В наступившей звенящей тишине, казалось, было слышно, как паук плетёт в уголке свою паутину. Алька смотрела, как лицо Снейпа вновь превращается в безжизненную маску. Он как будто перестал дышать, вперив взгляд в одну точку перед собой. А в его чёрных бездонных глазах снова расплескалась такая боль, от которой у Альки всё внутри похолодело и съёжилось. Она тихонько подошла к креслу, в котором Снейп застыл каменным изваянием, олицетворением нечеловеческой муки, и осторожно тронула его за рукав. Он вздрогнул, будто очнувшись от галлюцинации и медленно перевёл взгляд на Альку.

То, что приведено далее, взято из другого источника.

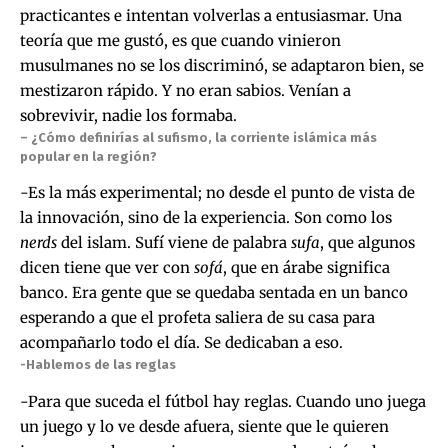
practicantes e intentan volverlas a entusiasmar. Una
teoría que me gustó, es que cuando vinieron
musulmanes no se los discriminó, se adaptaron bien, se
mestizaron rápido. Y no eran sabios. Venían a
sobrevivir, nadie los formaba.
– ¿Cómo definirías al sufismo, la corriente islámica más
popular en la región?
-Es la más experimental; no desde el punto de vista de
la innovación, sino de la experiencia. Son como los
nerds
del islam. Sufí viene de palabra
sufa
, que algunos
dicen tiene que ver con
sofá
, que en árabe significa
banco. Era gente que se quedaba sentada en un banco
esperando a que el profeta saliera de su casa para
acompañarlo todo el día. Se dedicaban a eso.
-Hablemos de las reglas
-Para que suceda el fútbol hay reglas. Cuando uno juega
un juego y lo ve desde afuera, siente que le quieren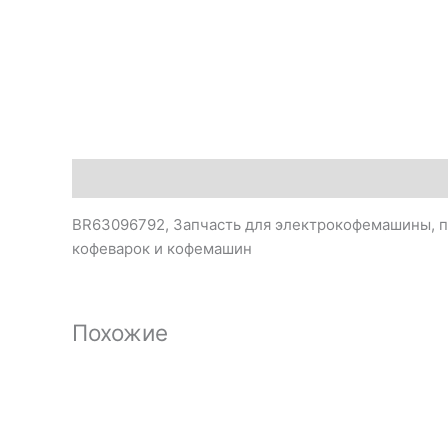
Описание
BR63096792, Запчасть для электрокофемашины, пр
кофеварок и кофемашин
Похожие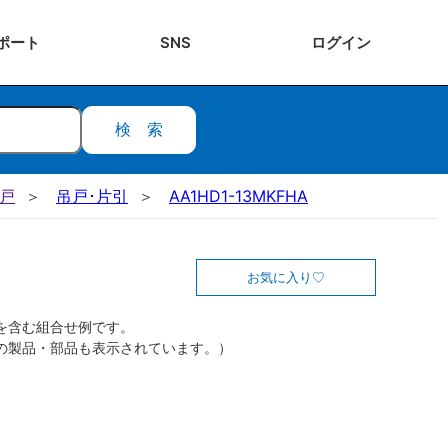
ポート
SNS
ログ
イン
検索
吊戸
吊戸･片引
AA1HD1-13MKFHA
お気に入り
を含む組合せ例です。
の製品・部品も表示されています。）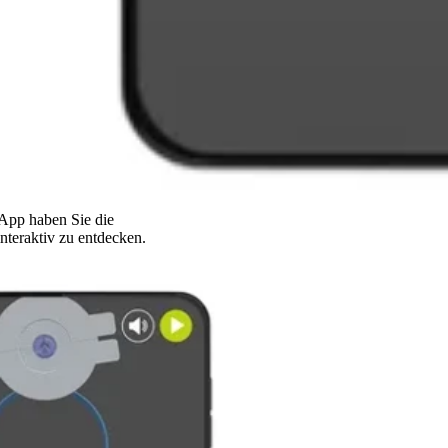
App haben Sie die
nteraktiv zu entdecken.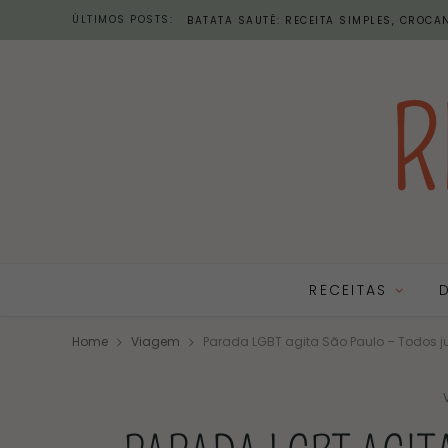
ÚLTIMOS POSTS:
BATATA SAUTÉ: RECEITA SIMPLES, CROCAN
RECEITAS
Home
Viagem
Parada LGBT agita São Paulo – Todos ju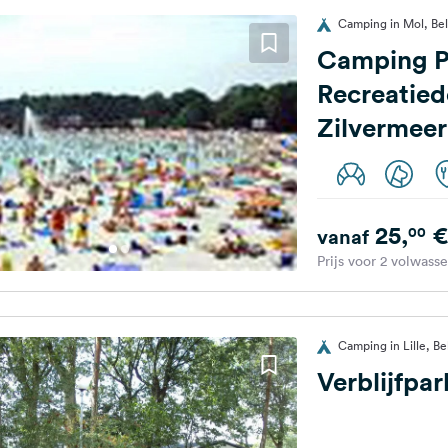
Camping in Mol, Bel
Camping P
Recreatie
Zilvermeer
25,
€
00
vanaf
Prijs voor 2 volwass
Camping in Lille, Be
Verblijfpa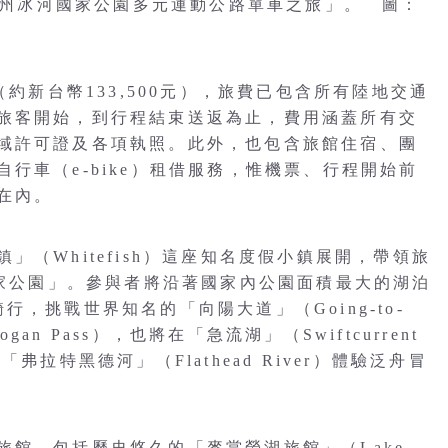
出「蒙大拿州冰河國家公園多元運動公路單車之旅」。 圖：
（約新台幣133,500元），旅費已包含所有陸地交通
旅客開始，到行程結束送返為止，費用涵蓋所有交
域許可證及各項執照。此外，也包含旅館住宿、團
行車（e-bike）租借服務，惟機票、行程開始前
在內。
（Whitefish）這座知名度假小鎮展開，帶領旅
國家公園」。參與者將沿著國家內公園面積最大的湖泊
畔騎行，挑戰世界知名的「向陽大道」（Going-to-
gan Pass），也將在「急流湖」（Swiftcurrent
拉特黑德河」（Flathead River）體驗泛舟冒
館，包括歷史悠久的「麥當勞湖旅館」（Lake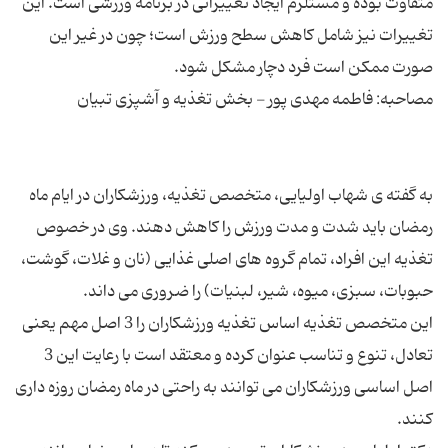
متفاوت بوده و مستلزم ایجاد تغییراتی در برنامه ورزشی است. این
تغییرات نیز شامل کاهش سطح ورزش است؛ چون در غیر این
به گفته ی شهاب اولیایی، متخصص تغذیه، ورزشکاران در ایام ماه
رمضان باید شدت و مدت ورزش را کاهش دهند. وی در خصوص
تغذیه این افراد، تمام گروه های اصلی غذایی (نان و غلات، گوشت،
این متخصص تغذیه اساس تغذیه ورزشکاران را 3 اصل مهم یعنی
تعادل، تنوع و تناسب عنوان کرده و معتقد است با رعایت این 3
اصل اساسی ورزشکاران می توانند به راحتی در ماه رمضان روزه داری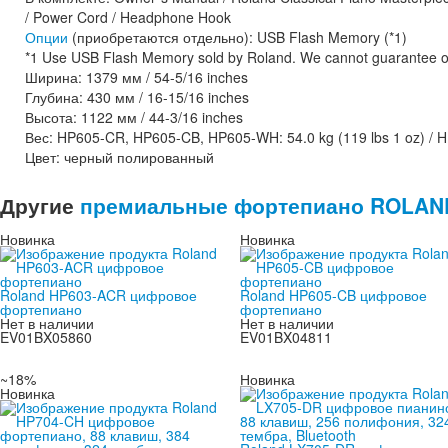
/ Power Cord / Headphone Hook
Опции
(приобретаются отдельно): USB Flash Memory (*1)
*1 Use USB Flash Memory sold by Roland. We cannot guarantee ope
Ширина: 1379 мм / 54-5/16 inches
Глубина: 430 мм / 16-15/16 inches
Высота: 1122 мм / 44-3/16 inches
Вес: HP605-CR, HP605-CB, HP605-WH: 54.0 kg (119 lbs 1 oz) / HP
Цвет: черный полированный
Другие
премиальные фортепиано ROLAN
Новинка
Новинка
Roland HP603-ACR цифровое
Roland HP605-CB цифровое
фортепиано
фортепиано
Нет в наличии
Нет в наличии
EV01BX05860
EV01BX04811
~18%
Новинка
Новинка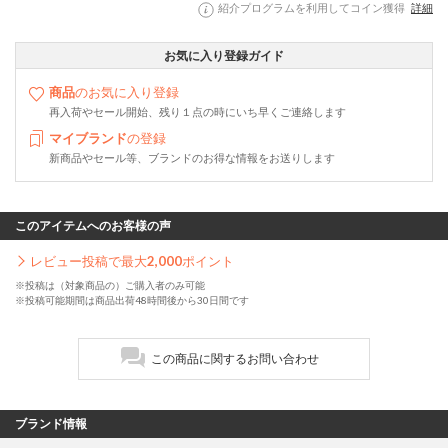
紹介プログラムを利用してコイン獲得
詳細
お気に入り登録ガイド
商品
のお気に入り登録
再入荷やセール開始、残り１点の時にいち早くご連絡します
マイブランド
の登録
新商品やセール等、ブランドのお得な情報をお送りします
このアイテムへのお客様の声
レビュー投稿で最大
2,000
ポイント
※投稿は（対象商品の）ご購入者のみ可能
※投稿可能期間は商品出荷48時間後から30日間です
この商品に関するお問い合わせ
ブランド情報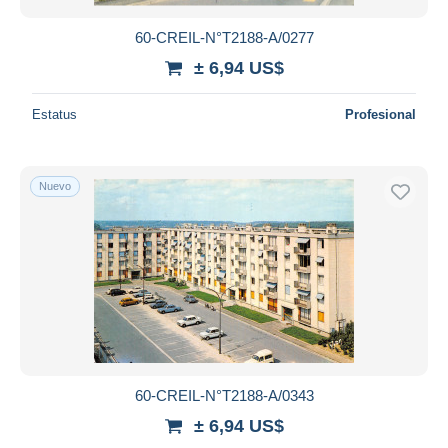
60-CREIL-N°T2188-A/0277
± 6,94 US$
Estatus
Profesional
Nuevo
60-CREIL-N°T2188-A/0343
± 6,94 US$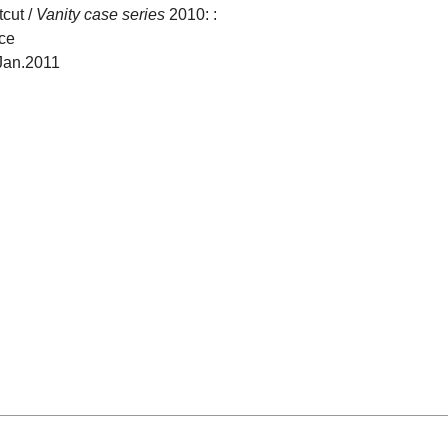
tcut /
Vanity case series
2010: :
ce
Jan.2011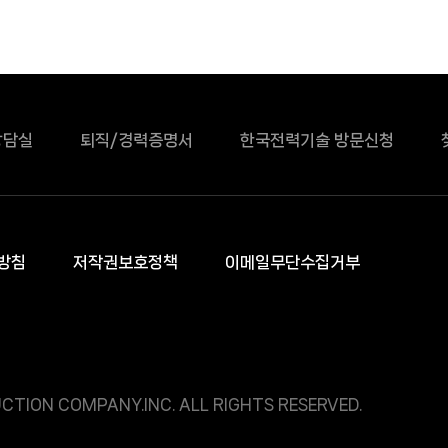
상담실
퇴직/경력증명서
한국전력기술 방문신청
방침
저작권보호정책
이메일무단수집거부
CTION COMPANY.INC. ALL RIGHTS RESERVED.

— Господин профессор… Я снова спросила глупость. Простите меня… — Алька чуть не плакала от чувства вины и сострадания к этому человеку. Ведь она ради него готова была наизнанку вывернуться, только бы оградить его от боли, бед и мук, а получалось, что своими идиотскими вопросами лишь причиняла ему дополнительные страдания.

— Я не хотела… Господин профессор… Пожалуйста….- она опустилась перед ним на колени и заглянула в глаза. Снейп опустил голову на руки, опершись локтями о колени, и заговорил тихим безжизненным голосом:

— Когда я узнал, кого именно касается пророчество… Я пришёл к Дамблдору, умоляя спасти Лили… спрятать её. Как он презирал меня за то, что я просил только за неё! Тогда… Тогда я попросил спасти их всех. И он пообещал. А потом… Потом — вы знаете. Петтигрю предал их. Хотя поначалу все думали, что это сделал Блэк. И Волан-де-Морт убил Лили… и Джеймса.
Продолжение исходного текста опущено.